MANAGING MEMORY WITH AIX MALLOCs
When I started as an AIX performance practitioner in 1999, memory was a hot commodity. Most AIX systems held no more than a few gigabytes of RAM, and it was very expensive. Memory speeds were slow, paging was common, and kernel panics (intrusions into protected memory regions) were an accepted fact of life. If you called support due to a problem with a database, application or middleware, technicians would generally first check how that software was interacting with the system's RAM. Memory was a key resource, and we were all understandably focused on it.
In those days, "tuning memory" simply meant adding more paging space using an old formula that was dependent upon the amount of RAM you had installed. This started to change with the creation of vmtune options, which, as I recall, debuted somewhere around AIX 4.1 to 4.3. While these more sophisticated options provided a better method of tuning system memory behavior, they weren't well understood initially, and it took years before boilerplate recommendations for the vmtune options were published.
Obviously, things have changed dramatically over the past 15-20 years. Today's systems are loaded with memory. Databases have grown to enormous size and become clustered, and application programming techniques have advanced light years beyond where they were. Languages like Java require a high level of memory-usage sophistication even to operate correctly. 64-bit apps have replaced 16- and 32-bit programs, and memory speeds are orders of magnitude faster.

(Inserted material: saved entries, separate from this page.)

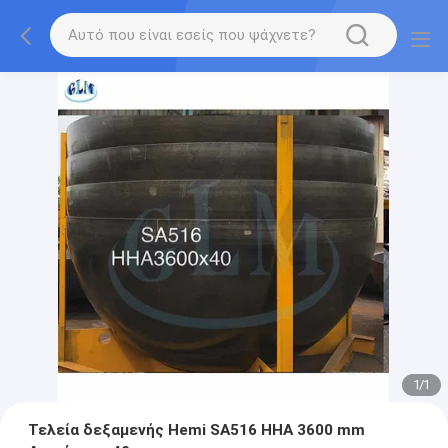
1
/
1
Τελεία δεξαμενής Hemi SA516 HHA 3600 mm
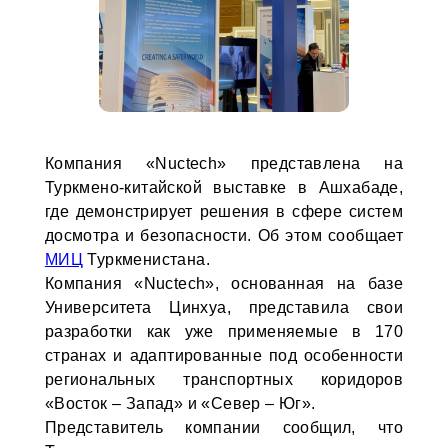
Компания «Nuctech» представлена на
Туркмено-китайской выставке в Ашхабаде,
где демонстрирует решения в сфере систем
досмотра и безопасности. Об этом сообщает
МИЦ
Туркменистана.
Компания «Nuctech», основанная на базе
Университета Цинхуа, представила свои
разработки как уже применяемые в 170
странах и адаптированные под особенности
региональных транспортных коридоров
«Восток – Запад» и «Север – Юг».
Представитель компании сообщил, что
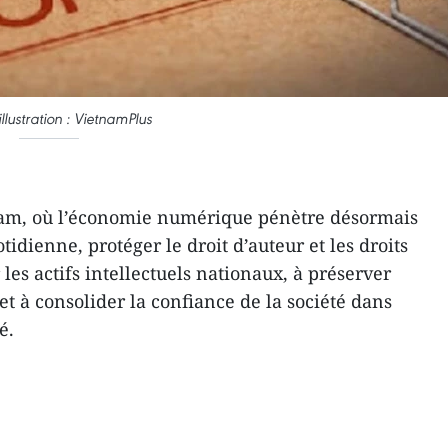
illustration : VietnamPlus
nam, où l’économie numérique pénètre désormais
otidienne, protéger le droit d’auteur et les droits
les actifs intellectuels nationaux, à préserver
et à consolider la confiance de la société dans
é.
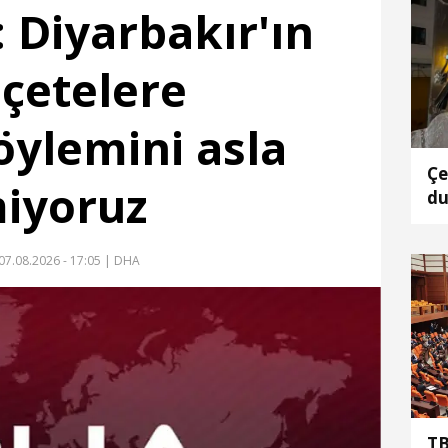
: Diyarbakır'ın
 çetelere
ylemini asla
Çe
iyoruz
du
ta
07.08.2026 - 17:05
| DHA
TB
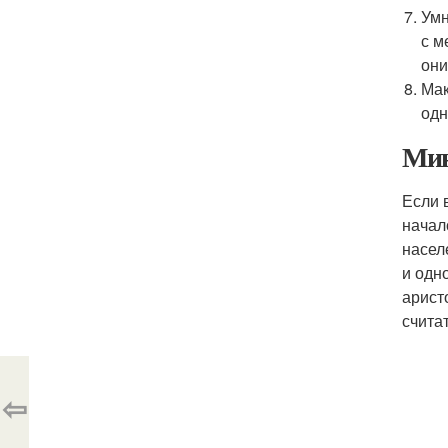
Умн
с м
они
Мак
одн
Мин
Если 
начал
насел
и одн
арист
счита
⇦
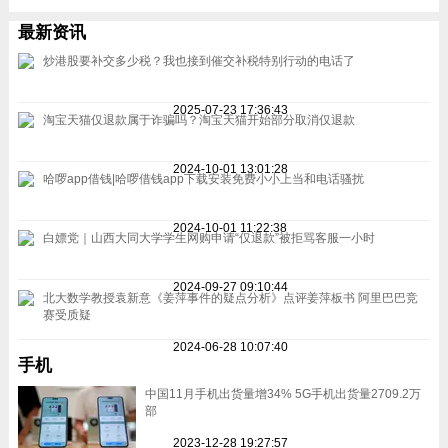
最新资讯
炒港股要补交多少税？我也接到催交补税特别行动的电话了
2025-07-23 17:36:43
淘宝天猫仅退款属于诈骗吗？淘宝天猫开始部分取消仅退款
2024-10-01 13:01:28
哈啰app借钱|哈啰借钱app下载安装免费小小上当和电话骚扰
2024-10-01 11:22:38
白嫖党｜山西大同大学学生网购申请“仅退款”被拒骂客服一小时
2024-09-27 09:10:44
北大数学教授袁新意《姜萍事件的疑点分析》点评姜萍板书 阿里巴巴竞
赛受质疑
2024-06-28 10:07:40
手机
中国11月手机出货量增34% 5G手机出货量2709.2万
部
2023-12-28 19:27:57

Along with these advancements comes an ever-more critical need to control memory across complex computing environments. Fortunately for AIX administrators, the MALLOCs offer a virtual toolbox of memory management utilities.
Most AIX admins know that a “malloc” in computer programming is a method used to allocate a block of memory on the heap (a portion of a system’s memory where blocks of dynamically allocated memory reside). However, the role of a “MALLOC” in AIX is less widely understood. A MALLOC is one of several methods AIX uses to parcel out memory to applications, databases and middleware and there are options to those MALLOCs that can be invoked to fine-tune their usage. In AIX, MALLOC stands for “Memory ALLOCator,” and there are four basic types: The first is the default – or “Yorktown” -- allocator, which is active once an AIX system is installed. Then there are the Watson, MALLOC 3.1 and Watson2 allocators. While the default allocator doesn't require any environmental variables to be set, the others do. This is accomplished by simply exporting them properly.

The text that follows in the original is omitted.